** Opening INFORMATION block **

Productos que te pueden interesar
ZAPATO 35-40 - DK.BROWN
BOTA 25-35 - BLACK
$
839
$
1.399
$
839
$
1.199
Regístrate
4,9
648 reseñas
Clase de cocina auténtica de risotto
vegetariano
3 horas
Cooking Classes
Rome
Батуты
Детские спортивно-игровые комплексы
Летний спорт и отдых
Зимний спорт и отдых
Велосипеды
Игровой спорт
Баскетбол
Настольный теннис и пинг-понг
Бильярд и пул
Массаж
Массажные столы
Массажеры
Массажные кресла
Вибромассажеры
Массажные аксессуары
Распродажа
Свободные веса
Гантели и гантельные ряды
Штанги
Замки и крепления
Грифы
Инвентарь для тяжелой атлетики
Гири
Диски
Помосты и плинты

** Closing INFORMATION block **

#### TASK GOAL
Copy every record above exactly as it is.

#### FINISHED TASK
Productos que te pueden interesar
ZAPATO 35-40 - DK.BROWN
BOTA 25-35 - BLACK
$
839
$
1.399
$
839
$
1.199
Regístrate
4,9
648 reseñas
Clase de cocina auténtica de risotto
vegetariano
3 horas
Cooking Classes
Rome
Батуты
Детские спортивно-игровые комплексы
Летний спорт и отдых
Зимний спорт и отдых
Велосипеды
Игровой спорт
Баскетбол
Настольный теннис и пинг-понг
Бильярд и пул
Массаж
Массажные столы
Массажеры
Массажные кресла
Вибромассажеры
Массажные аксессуары
Распродажа
Свободные веса
Гантели и гантельные ряды
Штанги
Замки и крепления
Грифы
Инвентарь для тяжелой атлетики
Гири
Диски
Помосты и плинты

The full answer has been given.